Collection of Blood and Tissues for Analysis-- Mice were anesthetized by a brief exposure to isoflurane (VEDCO Inc., St. Joseph, MO). The mice were then given a 0.25-ml intraperitoneal injection of 50% urethane. Blood was extracted from the hearts with a 1-ml EDTA-coated syringe/22G1 needle and placed in Eppendorf tubes. The tubes were inverted several times to ensure uniform clotting. After a 20-min incubation at room temperature, the tubes were centrifuged at 14,000 rpm for 20 min. The serum was withdrawn from the tubes and frozen at -20 °C until analysis. Blood and tissue samples were taken at the same time of the day. In related experiments, animals were fasted for 16 h and blood was drawn for analysis as described earlier.

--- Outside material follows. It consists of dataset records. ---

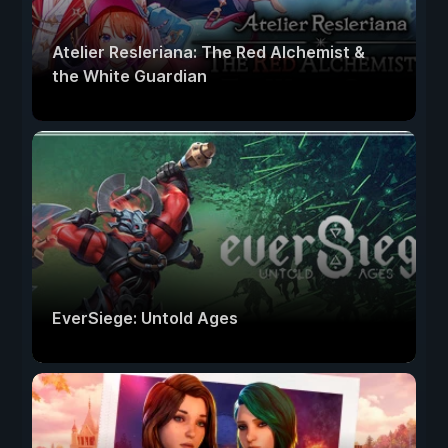
Atelier Resleriana: The Red Alchemist &
the White Guardian
EverSiege: Untold Ages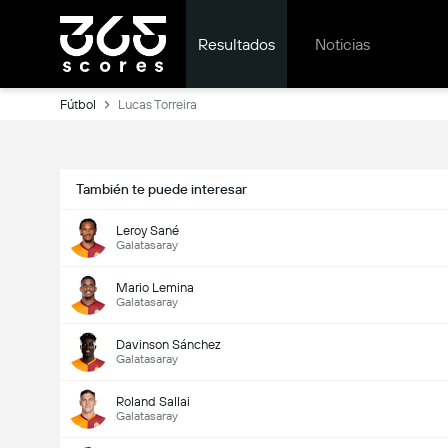
Resultados
Noticias
Fútbol
Lucas Torreira
También te puede interesar
Leroy Sané
Galatasaray
Mario Lemina
Galatasaray
Davinson Sánchez
Galatasaray
Roland Sallai
Galatasaray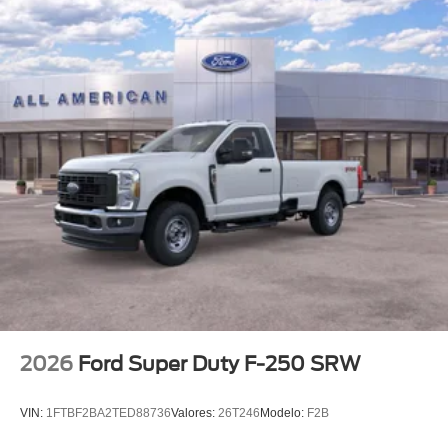
2026
Ford Super Duty F-250 SRW
VIN:
1FTBF2BA2TED88736
Valores:
26T246
Modelo:
F2B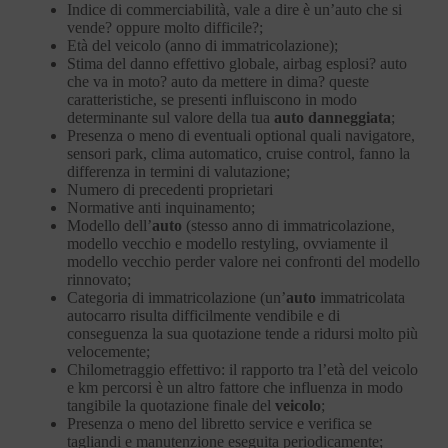
Indice di commerciabilità, vale a dire è un’auto che si
vende? oppure molto difficile?;
Età del veicolo (anno di immatricolazione);
Stima del danno effettivo globale, airbag esplosi? auto
che va in moto? auto da mettere in dima? queste
caratteristiche, se presenti influiscono in modo
determinante sul valore della tua
auto danneggiata
;
Presenza o meno di eventuali optional quali navigatore,
sensori park, clima automatico, cruise control, fanno la
differenza in termini di valutazione;
Numero di precedenti proprietari
Normative anti inquinamento;
Modello dell’
auto
(stesso anno di immatricolazione,
modello vecchio e modello restyling, ovviamente il
modello vecchio perder valore nei confronti del modello
rinnovato;
Categoria di immatricolazione (un’
auto
immatricolata
autocarro risulta difficilmente vendibile e di
conseguenza la sua quotazione tende a ridursi molto più
velocemente;
Chilometraggio effettivo: il rapporto tra l’età del veicolo
e km percorsi è un altro fattore che influenza in modo
tangibile la quotazione finale del
veicolo
;
Presenza o meno del libretto service e verifica se
tagliandi e manutenzione eseguita periodicamente;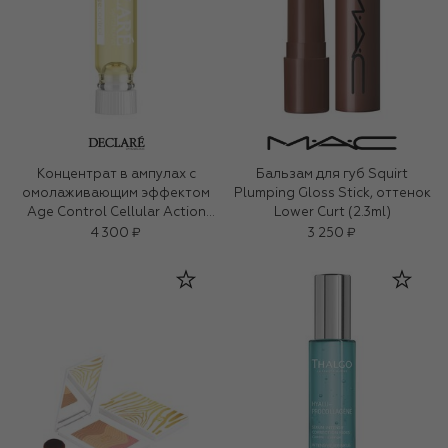
Концентрат в ампулах с
Бальзам для губ Squirt
омолаживающим эффектом
Plumping Gloss Stick, оттенок
Age Control Cellular Action
Lower Curt (2.3ml)
(7x2,5ml)
4 300 ₽
3 250 ₽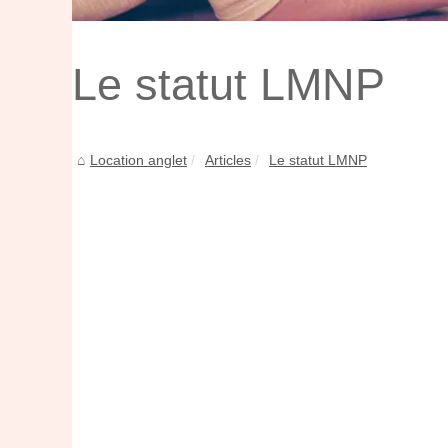
Le statut LMNP
Location anglet
Articles
Le statut LMNP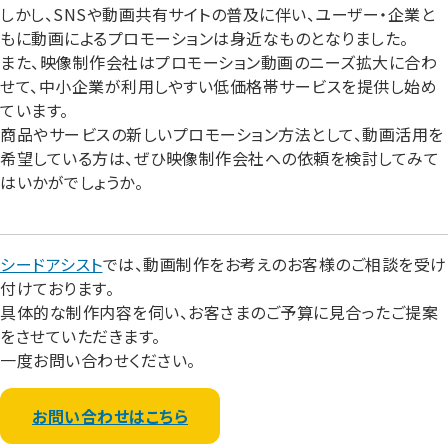
しかし、SNSや動画共有サイトの普及に伴い、ユーザー・企業と
もに動画によるプロモーションは身近なものとなりました。
また、映像制作会社はプロモーション動画のニーズ拡大に合わ
せて、中小企業が利用しやすい低価格帯サービスを提供し始め
ています。
商品やサービスの新しいプロモーション方法として、動画活用を
希望している方は、ぜひ映像制作会社への依頼を検討してみて
はいかがでしょうか。
シードアシスト
では、動画制作をお考えのお客様のご相談を受け
付けております。
具体的な制作内容を伺い、お客さまのご予算に見合ったご提案
をさせていただきます。
一度お問い合わせください。
お問い合わせはこちら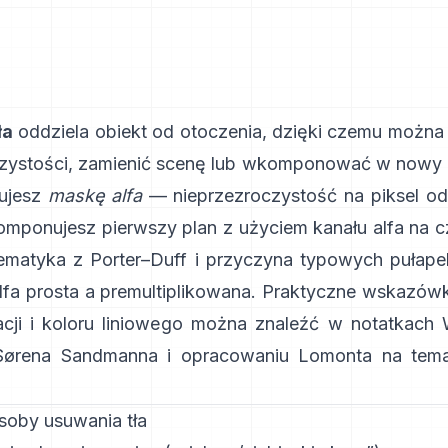
ła
oddziela obiekt od otoczenia, dzięki czemu można
zystości, zamienić scenę lub wkomponować w nowy 
ujesz
maskę alfa
— nieprzezroczystość na piksel od
omponujesz pierwszy plan z użyciem kanału alfa na 
tematyka z
Porter–Duff
i przyczyna typowych pułapek
lfa prosta a premultiplikowana
. Praktyczne wskazówk
kacji i koloru liniowego można znaleźć w
notatkach 
Sørena Sandmanna
i
opracowaniu Lomonta na tema
oby usuwania tła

Serum Analysis-- The glucose and triglyceride levels were analyzed in the serum samples using a Cobas Mira System and Sigma reagents. beta -Hydroxybutyrate, lactate, and pyruvate levels were measured using Sigma Diagnostic Kits and protocol supplied by the manufacturer. Linco Research Inc. (St. Charles, MO) using a sensitive radioimmunoassay kit for the determination of concentration of glucagon and insulin in the serum.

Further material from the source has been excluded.